Spurs general manager Brian Wright said it was tough to see Dejounte Murray go after the team helped him develop over the past six years, writes Jeff McDonald of The San Antonio Express-News. The Spurs drafted Murray with the 29th pick of the 2016 draft.

We’ve watched him grow from his rookie year to being an All-Star last year,” Wright said in a news conference to announce the finalization of the trade that sent Murray to Atlanta. “You wish this job was full of easy decisions. The reality is, there’s a lot of hard decisions.”

Murray enjoyed a breakout season in 2021/22, averaging 21.1 PPG, 9.2 APG, 8.3 RPG, and a league-leading 2.0 SPG with a shooting line of .462/.327/.794 in 68 games (34.8 MPG). The 25-year-old was the runner-up for the Most Improved Player award.

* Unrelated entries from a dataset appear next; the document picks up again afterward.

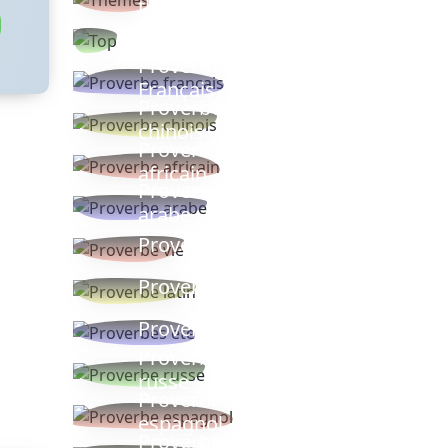
thèmes
Proverbes
populaires
Proverbe
Français
Proverbe
chinois
Proverbe
africain
Proverbe
arabe
Proverbe vie
Proverbe latin
Proverbes ete
Proverbe
russe
Proverbe
espagnol
Proverbe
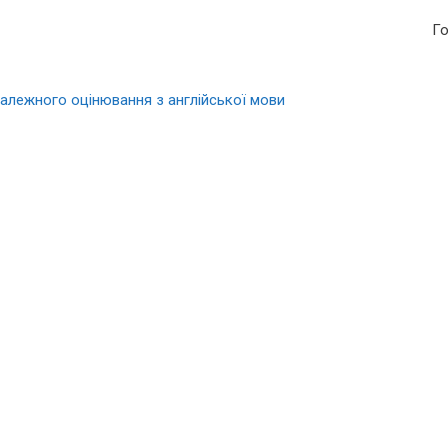
Г
залежного оцінювання з англійської мови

San Antonio received three first-round picks and a pick swap in the deal, and while Wright certainly wasn’t in a celebratory mood, he said the offer from the Hawks was too good to pass up.

We just got to the place where the deal was the right thing to do,” Wright said.

Here’s more from the Southwest Division:

  • Jae’Sean Tate‘s new three-year contract with the Rockets contains a team option in the final year, sources tell Kelly Iko of The Athletic (Twitter link). Tate will earn $7MM in 2022/23 and $6.5MM in ’23/24, and the deal also includes a bonus tied to how many games the team wins, Iko reports. The 26-year-old Tate averaged 11.8 PPG, 5.4 RPG and 2.8 APG on .498/.312/.707 shooting in 78 games (26.4 MPG) this season.
  • Rafael Stone, the general manager of the Rockets, chose to acquire multiple unprotected first-round picks and pick swaps when he sent James Harden to the Nets. That decision looks like a wise one now that Kevin Durant has requested a trade out of Brooklyn, according to Jonathan Feigen of The Houston Chronicle, who details why he thinks the move might pay off for Houston — depending on what the Nets get in return for the superstar forward.
  • The news that the Pelicans are nearing an agreement on a five-year, maximum-salary rookie scale extension with Zion Williamson brings welcome stability to New Orleans, per William Guillory of The Athletic. As Guillory writes, the Pelicans have dealt with all kinds of turmoil over the years, the most recent being the rampant speculation that Williamson would request a trade or decide against signing a rookie contract extension, which obviously isn’t the case. Once the deal is officially inked, the franchise will have all of its core players signed for the next few years, and the terrific rookie class from ’21/22 to grow alongside them.